Major League Baseball’s decision to reject the proposed $3 billion deal between the Dodgers and Fox TV may have some in L.A. rejoicing that the end of the McCourt’s reign as Dodger owners is finally come to an end. Not so fast – the celebration may very well be premature. Baseball has long been run under the premise that the Commissioner can essentially do whatever he wants under the premise of “the best interests of the game.” And so far, the Commissioner is pretty much undefeated.

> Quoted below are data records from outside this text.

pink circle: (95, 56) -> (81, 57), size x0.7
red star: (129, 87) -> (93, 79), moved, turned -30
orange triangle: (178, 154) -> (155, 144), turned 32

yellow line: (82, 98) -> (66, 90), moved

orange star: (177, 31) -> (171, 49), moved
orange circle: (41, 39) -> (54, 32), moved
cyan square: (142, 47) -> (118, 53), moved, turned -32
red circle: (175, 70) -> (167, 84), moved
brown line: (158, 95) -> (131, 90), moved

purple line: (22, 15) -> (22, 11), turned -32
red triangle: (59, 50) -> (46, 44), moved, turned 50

But the McCourts/Dodger ownership issue presents a very different type of deal situation. The McCourts bought the Dodgers under a heavily leveraged deal, but one that MLB signed off on. They negotiated a TV contract with FOX that appears to have been done in good faith and for a reasonably fair price. Now MLB steps in and says we don’t trust you with the money, even though we let you buy the franchise, and we are not going to let you broker a TV deal that might benefit you personally even if it also benefits the team. The inevitable lawsuit has almost certainly already been drawn up by McCourt’s lawyers. There is no way to know how this one is going to end but one safe prediction is that it will drag out even longer than the baseball playoffs.

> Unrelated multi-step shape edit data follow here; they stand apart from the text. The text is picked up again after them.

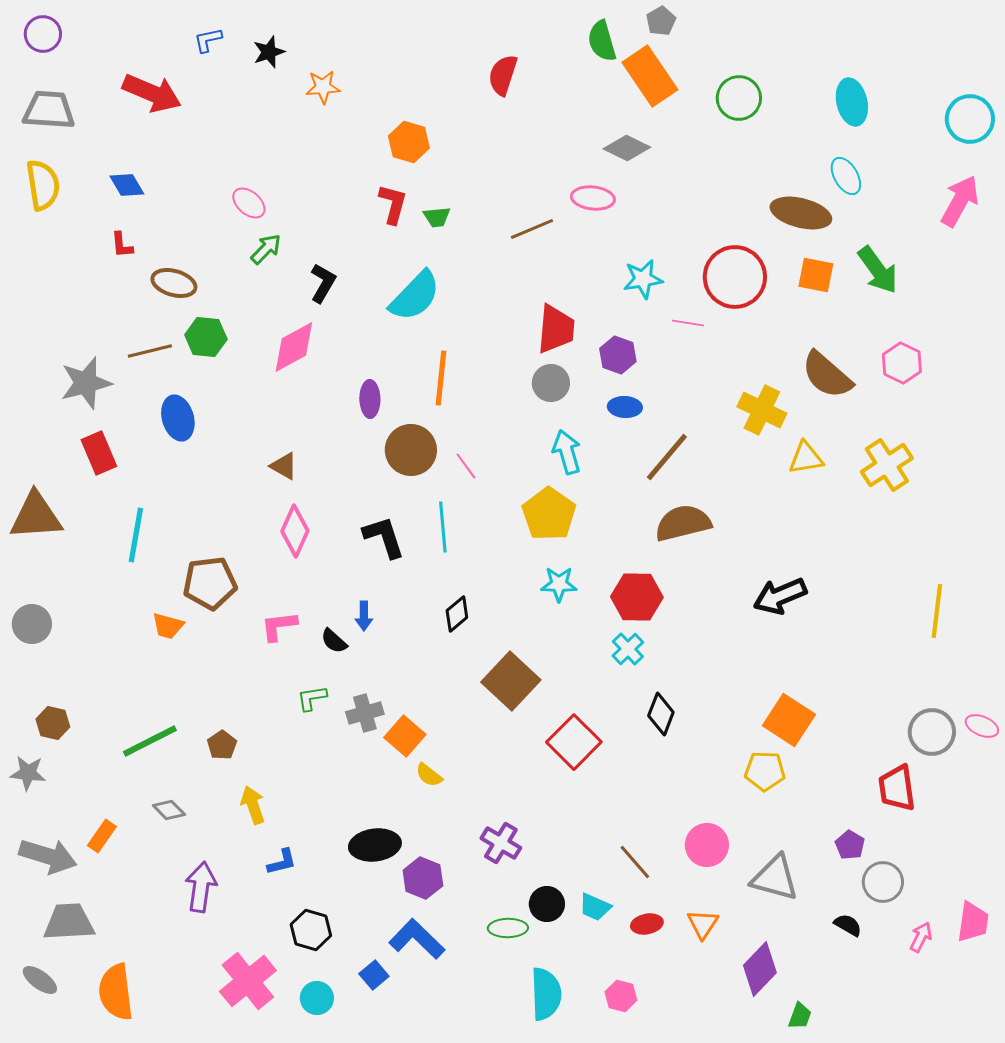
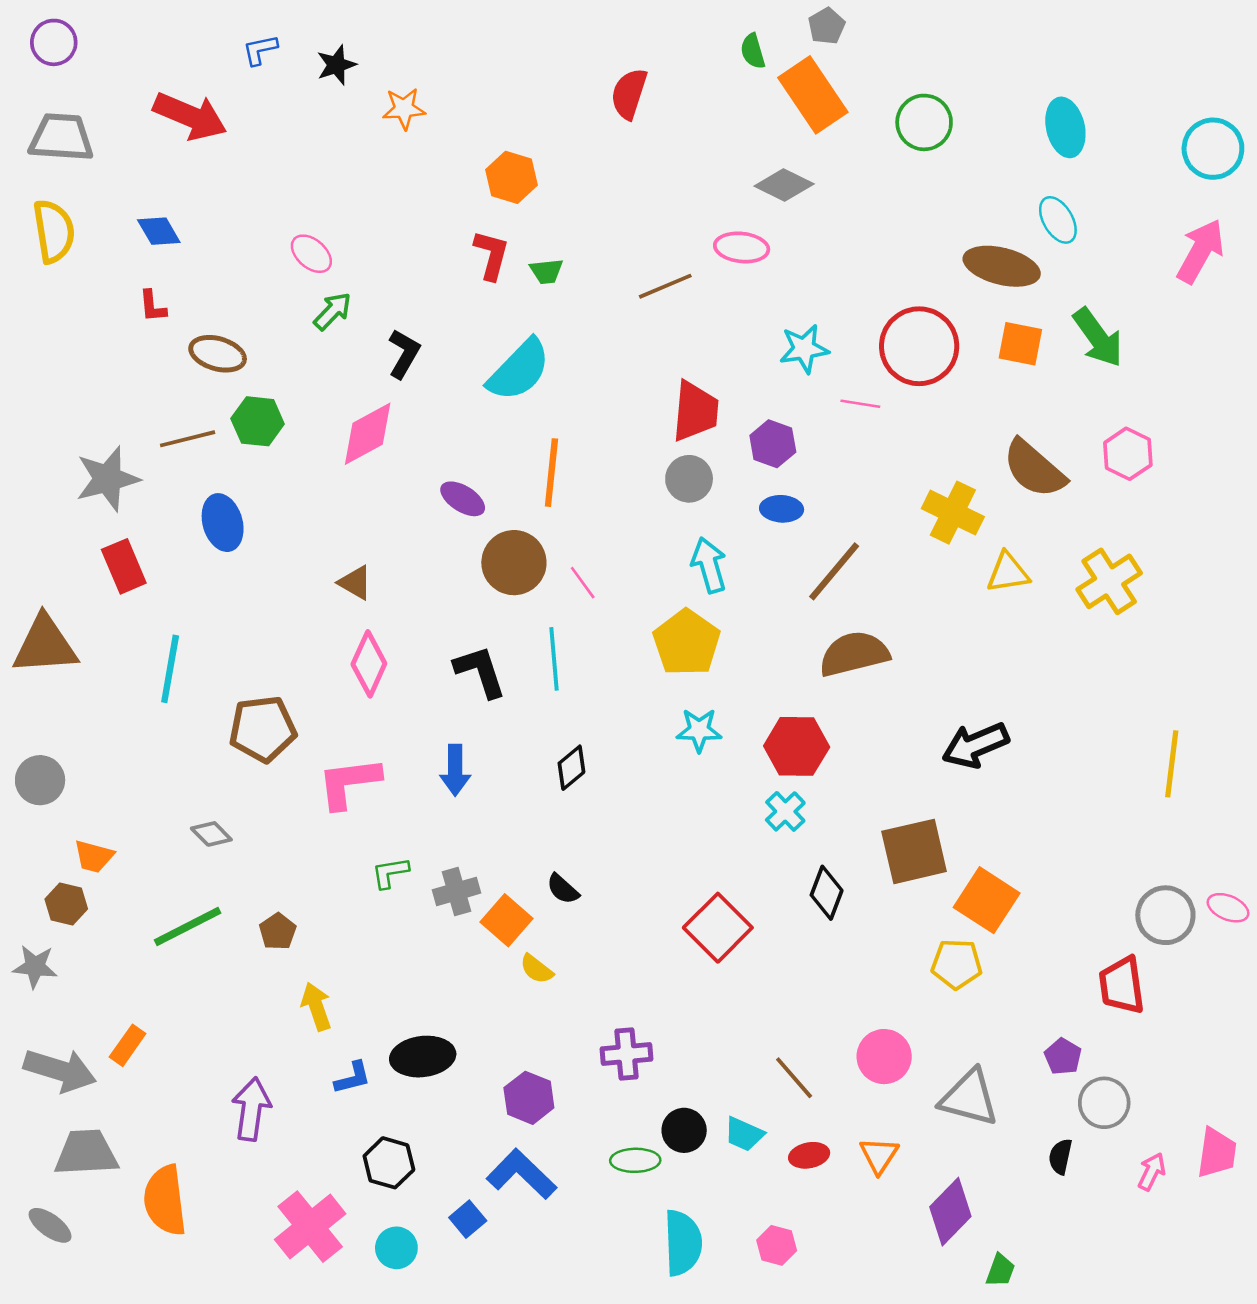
green semicircle: (602, 41) -> (753, 51), size x0.7
purple ellipse: (370, 399) -> (463, 499), turned -57
blue arrow: (364, 616) -> (455, 770), size x1.4
orange trapezoid: (168, 626) -> (94, 856), moved
pink L-shape: (279, 626) -> (349, 783), size x1.4
black semicircle: (334, 641) -> (563, 889), moved
brown square: (511, 681) -> (914, 851), moved, turned 34
gray diamond: (169, 810) -> (211, 834), moved
purple cross: (501, 843) -> (626, 1054), turned -36
black ellipse: (375, 845) -> (423, 1057), moved
black semicircle: (848, 925) -> (1060, 1157), turned -108
orange semicircle: (116, 992) -> (165, 1200), moved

What is most confusing about this whole affair is why it ever came to this point. When the McCourts first began to contemplate divorce, surely they went and consulted with their respective divorce attorneys before blowing this thing up. Why in God’s name would they not have just realized that before they ever went public or ever set foot in a courtroom they needed to get their financial ducks in a row. Work out the Fox deal first, then announce the split. A cynic would say that the family law attorneys were more than happy to jump into court and start the billing cycle. But as a lawyer, I would hope that at some point some lawyer advised them just to separate, travel for awhile, keep their mouths shut and let the Dodgers get on firm ground or they were going to lose everything.

Sadly, that’s not always the way family law works. Over an over we see a slash and burn strategy that is mainly designed to slash and burn the client’s bank accounts. It is a strategy that plays into the clients anger but is it really in their best interests?